The Albien of Alc. D’Orbigny, which Lyell considers to be the equivalent of the Gault, French authors treat as the “glauconie” formation, the name being drawn from a rock composed of chalk with greenish grains of glauconite, or silicate of iron, which is often mixed with the limestone of this formation. The fossils by which it is identified are very varied. Among its numerous types, we find Crustaceans belonging to the genera Arcania and Corystes; many new Mollusca, Buccinum, Solen, Pterodonta, Voluta, Chama, &c.; great numbers of molluscous Brachiopods, forming highly-developed submarine strata; some Echinoderms, unknown up to this period, and especially a great number of Zoophytes; some Foraminifera, and many Polyzoa (Bryozoa). The glauconitic formation consists of two groups of strata: the Gault Clay and the glauconitic chalk, or Upper Greensand and Chloritic Marl.
Upper Cretaceous Period.
During this phase of the terrestrial evolutions, the continents, to judge from the fossilised wood which we meet with in the rocks which now represent it, would be covered with a very rich vegetation, nearly identical, indeed, with that which we have described in the preceding sub-period; according to Adolphe Brongniart, the “age of angiosperms” had fairly set in; the Cretaceous flora displays, he considers, a transitional character from the Secondary to the Tertiary vegetation; that the line between the gymnosperms, or naked-seeded plants, and the angiosperms, having their seeds enclosed in seed-vessels, runs between the Upper and Lower Cretaceous formations. “We can now affirm,” says Lyell, “that these Aix-la-Chapelle plants, called Credneria, flourished before the rich reptilian fauna of the secondary rocks had ceased to exist. The Ichthyosaurus, Pterodactyle, and Mosasaurus were of coeval date with the oak, the walnut, and the fig.”[80]
The terrestrial fauna, consisting of some new Reptiles haunting the banks of rivers, and Birds of the genus Snipe, have certainly only reached us in small numbers. The remains of the marine fauna are, on the contrary, sufficiently numerous and well preserved to give us a great idea of its riches, and to enable us to assign to it a characteristic facies.

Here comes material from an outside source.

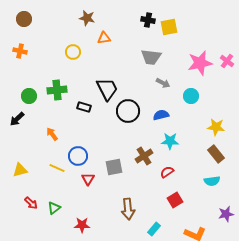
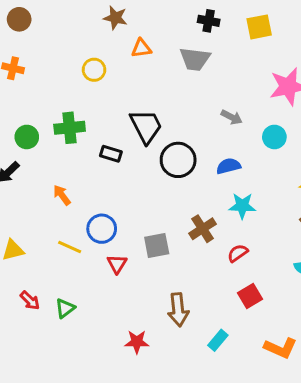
yellow square: (169, 27) -> (259, 27), moved
gray trapezoid: (151, 57) -> (195, 59), moved
red star: (82, 225) -> (137, 342), moved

The sea of the Upper Cretaceous period bristled with numerous submarine reefs, occupying a vast extent of its bed—reefs formed of Rudistes (Lamarck), and of immense quantities of various kinds of corals which are everywhere associated with them. The Polyps, in short, attain here one of the principal epochs of their existence, and present a remarkable development of forms; the same occurs with the Polyzoa (Bryozoa) and Amorphozoa; while, on the contrary, the reign of the Cephalopods seems to end. Beautiful types of these ancient reefs have been revealed to us, and we discover that they have been formed under the influence of submarine currents, which accumulated masses of these animals at certain points. Nothing is more curious than this assemblage of Rudistes—still standing erect, isolated or in groups—as may be seen, for instance, at the summit of the mountains of the Cornes in the Corbières, upon the banks of the pond of Berre in Provence, and in the environs of Martigues, at La Cadière, at Figuières, and particularly above Beausset, near Toulon.
“It seems,” says Alcide D’Orbigny, “as if the sea had retired in order to show us, still intact, the submarine fauna of this period, such as it was when in life. There are here enormous groups of Hippurites in their places, surrounded by Polyps, Echinoderms, and Molluscs, which lived in union in these animal colonies, analogous to those which still exist in the coral-reefs of the Antilles and Oceania. In order that these groups should have been preserved intact, they must first have been covered suddenly by sediment, which, being removed by the action of the atmosphere, reveals to us, in their most secret details, this Nature of the past.”
In the Jurassic period we have already met with these isles or reefs formed by the accumulation of Coral and other Zoophytes; they even constituted, at that period, an entire formation called the Coral-rag. The same phenomenon, reproduced in the Cretaceous seas, gave rise to similar calcareous formations. We need not repeat what we have said already on this subject when describing the Jurassic period. The coral or madrepore isles of the Jurassic epoch and the reefs of Rudistes and Hippurites of the Cretaceous period have the same origin, and the atolls of Oceania are reproductions in our own day of precisely similar phenomena.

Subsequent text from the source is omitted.